Kate asked where it had happened and
he surprised her. He took her, showing her where the police had found the boy's
mother's abandoned car, before taking her through the wood and climbing across
the wide field, now ploughed and muddy, up to the little copse of trees.

There wasn't much to see, just a
damp hollow in a patch of high ground, around which some of the trees were
beginning to shed their leaves. A young oak sapling, broken in half by some
careless investigating foot, was struggling to survive. A larch looked forlorn
against the sky.

She had no idea whether what had
happened here had any relevance to her investigation, but she filmed Bill
Hallsden and the scene of the shooting anyway.

They went to the hospital next.
Kate had never failed to be surprised at how much pain victims of tragedy were
prepared to share with television audiences, and the Hallsdens were no different.
Perhaps they thought TV might somehow help bring their daughter back to them,
alert a brilliant brain surgeon in some far off part of the world who could
work a miracle, or at least make their own doctors think again. Or was it
simply that they wanted that last morsel of recognition for their child before
the hospital unplugged the tubes and the news spotlight moved on?

She didn't ask for any
explanation.

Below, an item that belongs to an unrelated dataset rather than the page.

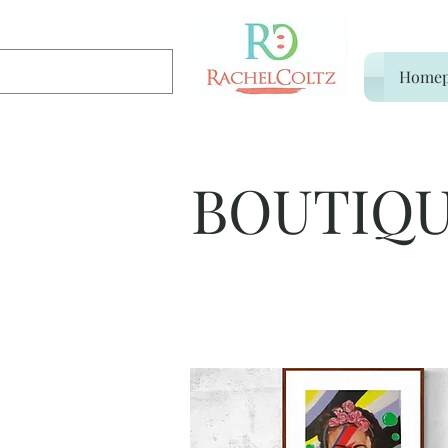
Homep
BOUTIQ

Putting the viewfinder to her eye she focused her camera on the
face and body of Donna Hallsden, the girl’s head bandaged from above the eyes,
the nose and mouth trailing tubes to match those to the heart and lower body.
Then, panning around, she took in the parade of hopeless get-well cards. The
CDs stacked on the bedside table were familiar, but the miracle prayed for when
a favourite song had been played into the coma hadn't happened.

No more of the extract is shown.